SOURCE RECORDS START

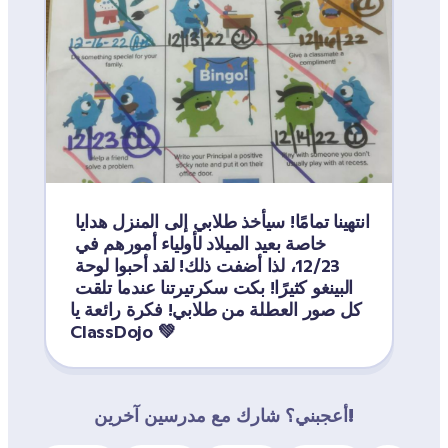
انتهينا تمامًا! سيأخذ طلابي إلى المنزل هدايا 
متع صفي كثيرًا بصنع هذه الأشياء لبعض 
خاصة بعيد الميلاد لأولياء أمورهم في 
ولي مدرستنا وموظفي الدعم! لم يكن 
12/23، لذا أضفت ذلك! لقد أحبوا لوحة 
البينغو كثيرًا! بكت سكرتيرتنا عندما تلقت 
كل صور العطلة من طلابي! فكرة رائعة يا 
ClassDojo 💚
أعجبني؟ شارك مع مدرسين آخرين!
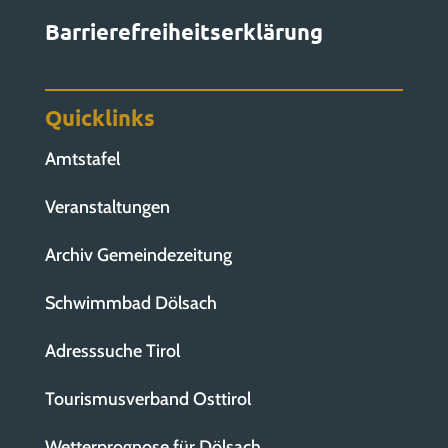
Barrierefreiheitserklärung
Quicklinks
Amtstafel
Veranstaltungen
Archiv Gemeindezeitung
Schwimmbad Dölsach
Adresssuche Tirol
Tourismusverband Osttirol
Wetterprognose für Dölsach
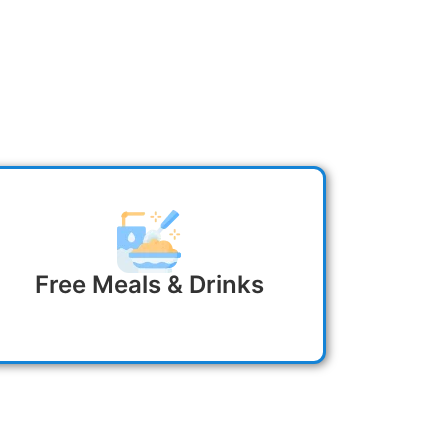
Free Meals & Drinks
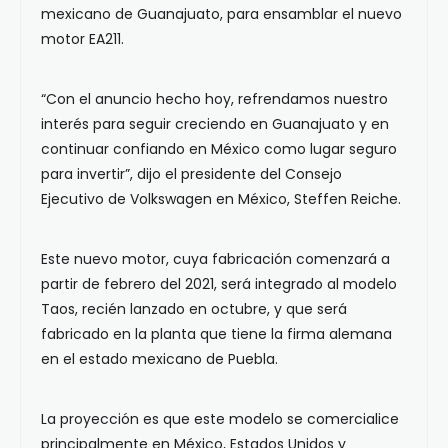
mexicano de Guanajuato, para ensamblar el nuevo
motor EA211.
“Con el anuncio hecho hoy, refrendamos nuestro
interés para seguir creciendo en Guanajuato y en
continuar confiando en México como lugar seguro
para invertir”, dijo el presidente del Consejo
Ejecutivo de Volkswagen en México, Steffen Reiche.
Este nuevo motor, cuya fabricación comenzará a
partir de febrero del 2021, será integrado al modelo
Taos, recién lanzado en octubre, y que será
fabricado en la planta que tiene la firma alemana
en el estado mexicano de Puebla.
La proyección es que este modelo se comercialice
principalmente en México, Estados Unidos y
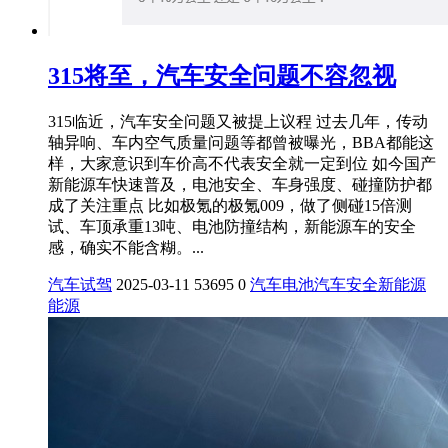
315将至，汽车安全问题不容忽视
315临近，汽车安全问题又被提上议程 过去几年，传动
轴异响、车内空气质量问题等都曾被曝光，BBA都能这
样，大家意识到车价高不代表安全就一定到位 如今国产
新能源车快速普及，电池安全、车身强度、碰撞防护都
成了关注重点 比如极氪的极氪009，做了侧碰15倍测
试、车顶承重13吨、电池防撞结构，新能源车的安全
感，确实不能含糊。...
汽车试驾
2025-03-11
53695
0
汽车
电池
汽车安全
新能源
能源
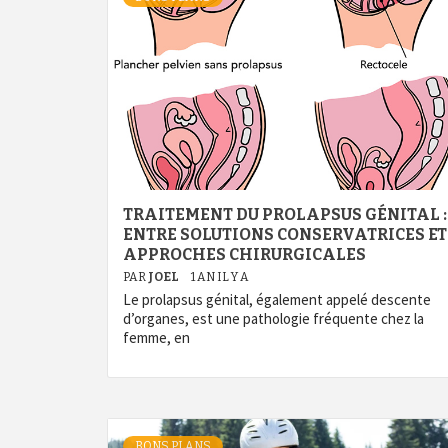
TRAITEMENT DU PROLAPSUS GÉNITAL :
ENTRE SOLUTIONS CONSERVATRICES ET
APPROCHES CHIRURGICALES
PAR
JOEL
1 AN IL Y A
Le prolapsus génital, également appelé descente
d’organes, est une pathologie fréquente chez la
femme, en
BONS PLANS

SOURCE RECORDS END

**WORK ORDER:** What the answer needs is every line from the data above with "para" in it.

**ANSWER TO THE EXERCISE:**
mexicano de Guanajuato, para ensamblar el nuevo
interés para seguir creciendo en Guanajuato y en
para invertir”, dijo el presidente del Consejo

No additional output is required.